I went to Bozeman for an astronomical conference in early July. Bozeman is a wonderful town, in my opinion. Also, it was nice being in the west again, where all the iced tea is automatically un-sweet and comes with a lemon wedge. Bozeman is pleasant and abundant and boasts the largest population of Himalayan mountain climbers in the US, they say. Prayer flags were everywhere and I wondered if I was back in Yuksom. There was a local art walk one evening, and the food at the restaurants was delicious. A group of us ate dinner served by the restaurant out on the lawn and the food, wine and weather was perfect (read: no Old Bay, no humidity). To really put the cherry on the sundae, I was not too far away from Yellowstone National Park. I haven’t been there since I was little, maybe five years old. Anytime you’re near a National Park, and especially one as auspicious as Yellowstone, I believe that you need to take at least a day to see it if you can. After asking permission from the company, I took an extra day on the weekend, on my own nickel, to drive down and tour the place. It was a lot to do in one day, but for Yellowstone, I had to try.
The guys at the rental counter had given me a car upgrade to the largest consumer vehicle that GM makes. At least I think it’s their biggest – it was huge. It fit right in with the locals, but I wasn’t sure how well I was going to do with driving it. It turned out all right in the end. It was a good vehicle to drive in a place with bears and bison. Both of which I saw, I might add. I got a late start but eventually got to the park and its amazing geological features. I’d been here before, about 40 years earlier, when Old Faithful was an hourly geyser, but I didn’t remember all that much. Specifically, I remembered Old Faithful erupting, that squirrels like Fritos, and that the sulfur fumes hurt my nose. I began planning my visit, mainly trying to avoid the worst of the crowds and to just enjoy myself (after all, it was summer and it was busy). I mean, you could try to jam everything in but really, it would have been stressful and I would not have been able to photograph things the way I wanted to.

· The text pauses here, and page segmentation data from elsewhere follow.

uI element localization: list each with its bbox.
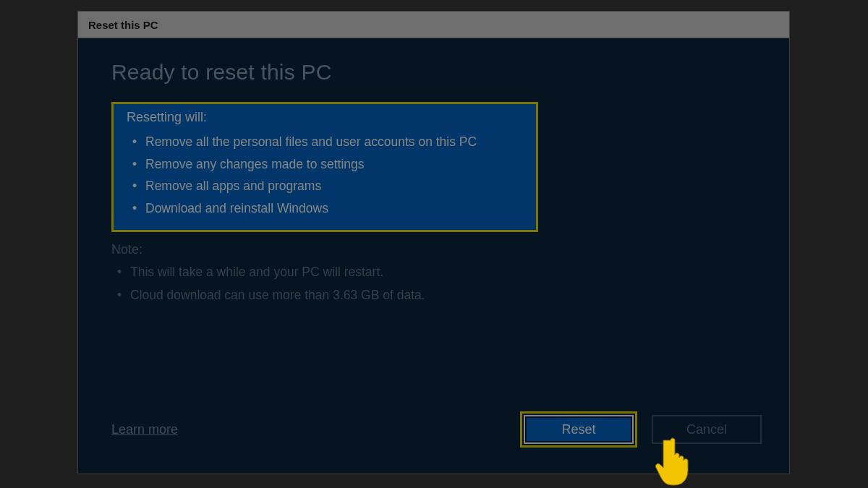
- reset-summary-list: Remove all the personal files and user a…: [127, 131, 523, 220]
- reset-summary-title: Resetting will:: [127, 110, 523, 125]
- reset-button-highlight: Reset: [520, 411, 637, 448]
- dialog-footer: Learn more Reset Cancel: [111, 411, 762, 448]
- dialog-title: Reset this PC: [88, 19, 158, 31]
- cancel-button[interactable]: Cancel: [652, 415, 762, 444]
- reset-button[interactable]: Reset: [524, 415, 634, 444]
- reset-pc-dialog: Reset this PC Ready to reset this PC Res…: [77, 11, 790, 474]
- reset-summary-item: Download and reinstall Windows: [127, 197, 523, 220]
- note-block: Note: This will take a while and your PC…: [111, 242, 756, 307]
- dialog-titlebar: Reset this PC: [78, 12, 789, 38]
- dialog-body: Ready to reset this PC Resetting will: R…: [78, 38, 789, 307]
- reset-summary-item: Remove all apps and programs: [127, 175, 523, 197]
- note-item: This will take a while and your PC will …: [111, 260, 756, 283]
- learn-more-link[interactable]: Learn more: [111, 422, 178, 437]
- note-item: Cloud download can use more than 3.63 GB…: [111, 283, 756, 307]
- reset-summary-item: Remove all the personal files and user a…: [127, 131, 523, 153]
- page-heading: Ready to reset this PC: [111, 60, 756, 85]
- note-list: This will take a while and your PC will …: [111, 260, 756, 307]
- reset-summary-item: Remove any changes made to settings: [127, 153, 523, 176]
- note-title: Note:: [111, 242, 756, 257]
- reset-summary-highlight: Resetting will: Remove all the personal …: [111, 102, 538, 232]
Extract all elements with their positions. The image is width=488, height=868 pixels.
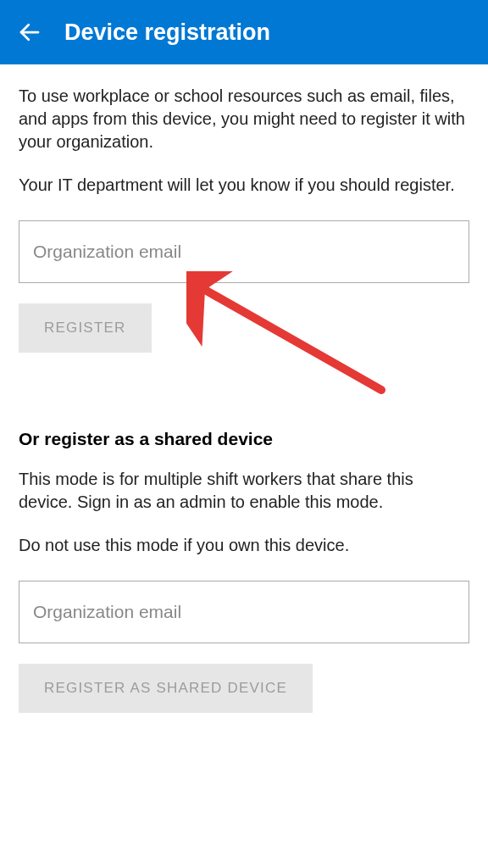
intro-text-1: To use workplace or school resources suc…: [19, 85, 469, 153]
shared-description-2: Do not use this mode if you own this dev…: [19, 534, 469, 557]
back-arrow-icon[interactable]: [17, 19, 42, 45]
shared-organization-email-input[interactable]: [19, 581, 469, 643]
organization-email-input[interactable]: [19, 220, 469, 283]
intro-text-2: Your IT department will let you know if …: [19, 174, 469, 197]
register-button[interactable]: REGISTER: [19, 303, 152, 353]
register-shared-device-button[interactable]: REGISTER AS SHARED DEVICE: [19, 664, 313, 713]
page-title: Device registration: [64, 19, 270, 46]
app-header: Device registration: [0, 0, 488, 64]
intro-description: To use workplace or school resources suc…: [19, 85, 469, 197]
shared-description-1: This mode is for multiple shift workers …: [19, 468, 469, 514]
main-content: To use workplace or school resources suc…: [0, 64, 488, 733]
shared-device-heading: Or register as a shared device: [19, 429, 469, 449]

It would have been a push. Instead, I walked and walked, and hiked, and walked some more and drove a bit. It was pleasant without a big agenda. I know I might have missed a few things. In fact it was a long wait for Old Faithful, so I didn’t stay for the eruption. I just went where I wished and didn’t get ambitious. On my wander, I found the vertebrae of what looked like bison in a meadow and saw some very strange fungus in a warm pool (I found this fascinating). After a long day in the park, photographing here and there, it was time to get back. But the traffic was blocked up. Why? A mama bear and her two cubs were out looking for dinner near the road! What a thing to see. Shortly afterward I watched a bison grazing in a field. What a beautiful end to the day.
I admit, I didn’t see Yogi Bear and Boo Boo, but I still couldn’t believe how many wonderful things I had seen in such a short time.